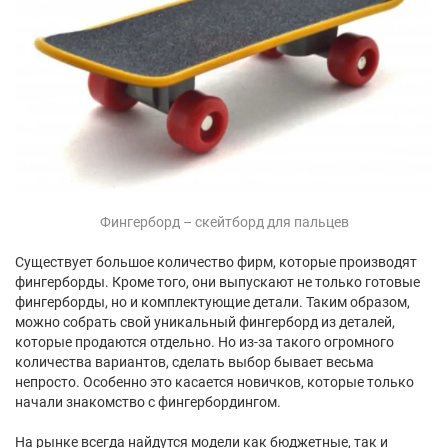
Фингерборд – скейтборд для пальцев
Существует большое количество фирм, которые производят
фингерборды. Кроме того, они выпускают не только готовые
фингерборды, но и комплектующие детали. Таким образом,
можно собрать свой уникальный фингерборд из деталей,
которые продаются отдельно. Но из-за такого огромного
количества вариантов, сделать выбор бывает весьма
непросто. Особенно это касается новичков, которые только
начали знакомство с фингербордингом.
На рынке всегда найдутся модели как бюджетные, так и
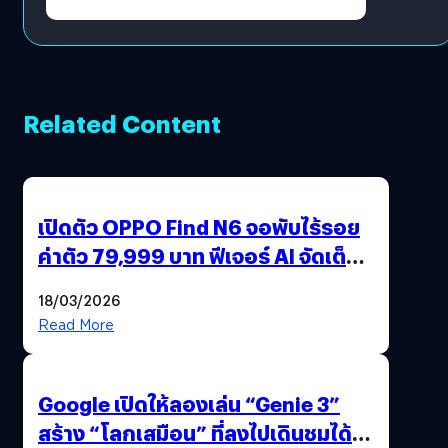
Related Content
เปิดตัว OPPO Find N6 จอพับไร้รอย
ค่าตัว 79,999 บาท ฟีเจอร์ AI จัดเต็ม
แถมปากกา OPPO AI Pen ให้มาด้วย
18/03/2026
Read More
Google เปิดให้ลองเล่น “Genie 3”
สร้าง “โลกเสมือน” ที่ลงไปเดินชมได้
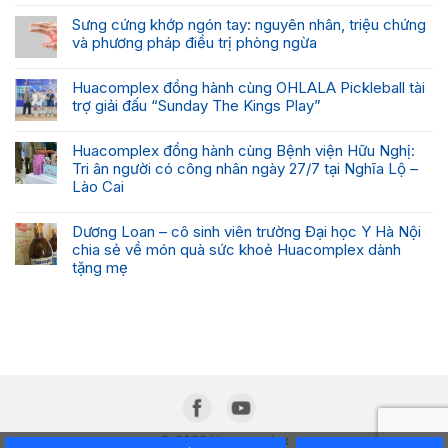
Sưng cứng khớp ngón tay: nguyên nhân, triệu chứng
và phương pháp điều trị phòng ngừa
Huacomplex đồng hành cùng OHLALA Pickleball tài
trợ giải đấu “Sunday The Kings Play”
Huacomplex đồng hành cùng Bệnh viện Hữu Nghị:
Tri ân người có công nhân ngày 27/7 tại Nghĩa Lộ –
Lào Cai
Dương Loan – cô sinh viên trường Đại học Y Hà Nội
chia sẻ về món quà sức khoẻ Huacomplex dành
tặng mẹ
© 2023 Huacomplex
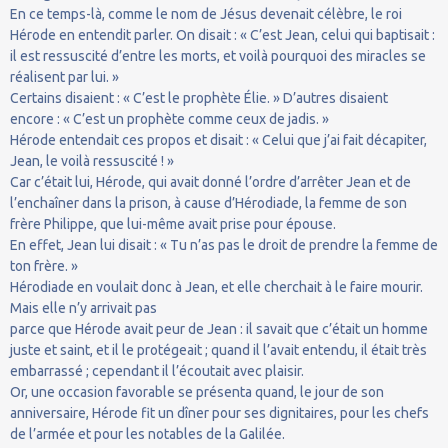
En ce temps-là, comme le nom de Jésus devenait célèbre, le roi
Hérode en entendit parler. On disait : « C’est Jean, celui qui baptisait :
il est ressuscité d’entre les morts, et voilà pourquoi des miracles se
réalisent par lui. »
Certains disaient : « C’est le prophète Élie. » D’autres disaient
encore : « C’est un prophète comme ceux de jadis. »
Hérode entendait ces propos et disait : « Celui que j’ai fait décapiter,
Jean, le voilà ressuscité ! »
Car c’était lui, Hérode, qui avait donné l’ordre d’arrêter Jean et de
l’enchaîner dans la prison, à cause d’Hérodiade, la femme de son
frère Philippe, que lui-même avait prise pour épouse.
En effet, Jean lui disait : « Tu n’as pas le droit de prendre la femme de
ton frère. »
Hérodiade en voulait donc à Jean, et elle cherchait à le faire mourir.
Mais elle n’y arrivait pas
parce que Hérode avait peur de Jean : il savait que c’était un homme
juste et saint, et il le protégeait ; quand il l’avait entendu, il était très
embarrassé ; cependant il l’écoutait avec plaisir.
Or, une occasion favorable se présenta quand, le jour de son
anniversaire, Hérode fit un dîner pour ses dignitaires, pour les chefs
de l’armée et pour les notables de la Galilée.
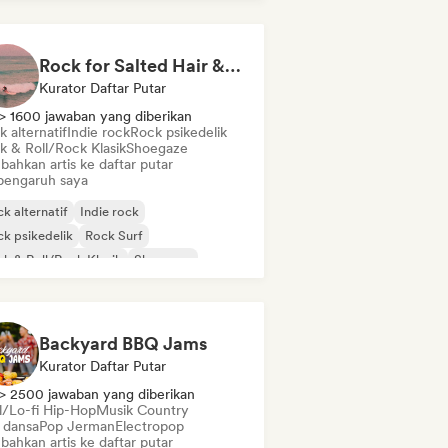
Rock for Salted Hair & Sandy Toes
Kurator Daftar Putar
> 1600 jawaban yang diberikan
 alternatif
Indie rock
Rock psikedelik
k & Roll/Rock Klasik
Shoegaze
bahkan artis ke daftar putar
pengaruh saya
k alternatif
Indie rock
k psikedelik
Rock Surf
k & Roll/Rock Klasik
Shoegaze
Backyard BBQ Jams
Kurator Daftar Putar
> 2500 jawaban yang diberikan
ll/Lo-fi Hip-Hop
Musik Country
 dansa
Pop Jerman
Electropop
bahkan artis ke daftar putar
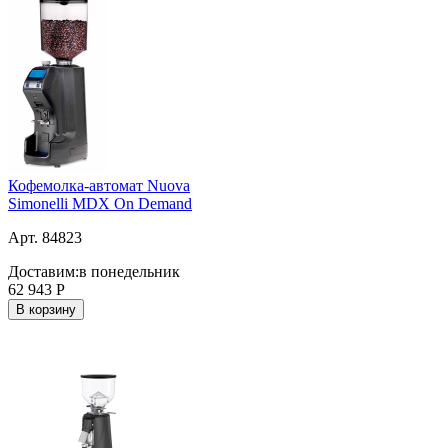
Кофемолка-автомат Nuova
Simonelli MDX On Demand
Арт. 84823
Доставим:
в понедельник
62 943
Р
В корзину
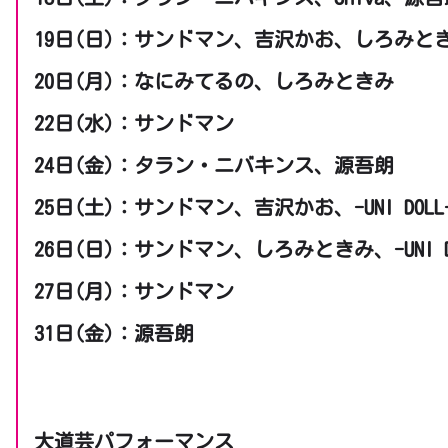
19日(日)：サンドマン、吉沢かお、しろみと
20日(月)：なにみてるの、しろみときみ
22日(水)：サンドマン
24日(金)：タラン・ニバキンス、源吾朗
25日(土)：サンドマン、吉沢かお、-UNI DOL
26日(日)：サンドマン、しろみときみ、-UNI D
27日(月)：サンドマン
31日(金)：源吾朗
大道芸パフォーマンス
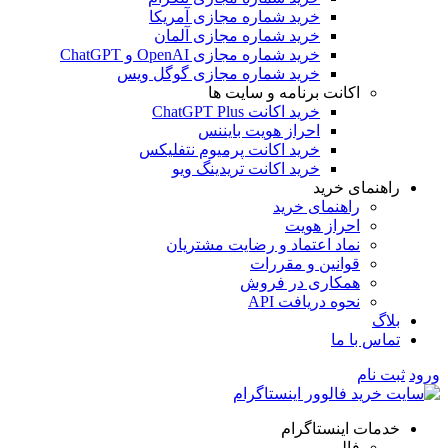
خرید شماره مجازی آمریکا
خرید شماره مجازی آلمان
خرید شماره مجازی OpenAI و ChatGPT
خرید شماره مجازی گوگل ویس
اکانت برنامه و سایت ها
خرید اکانت ChatGPT Plus
احراز هویت بایننس
خرید اکانت پرمیوم نتفلیکس
خرید اکانت تریدینگ ویو
راهنمای خرید
راهنمای خرید
احراز هویت
نماد اعتماد و رضایت مشتریان
قوانین و مقررات
همکاری در فروش
نحوه دریافت API
بلاگ
تماس با ما
ورود
ثبت نام
خدمات اینستاگرام
فالوور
====================
:: WHAT IS REQUIRED ::
Check the listing above for "吉沢かお". Show every line where it turns up.

:: EXERCISE RESULT ::
19日(日)：サンドマン、吉沢かお、しろみと
25日(土)：サンドマン、吉沢かお、-UNI DOL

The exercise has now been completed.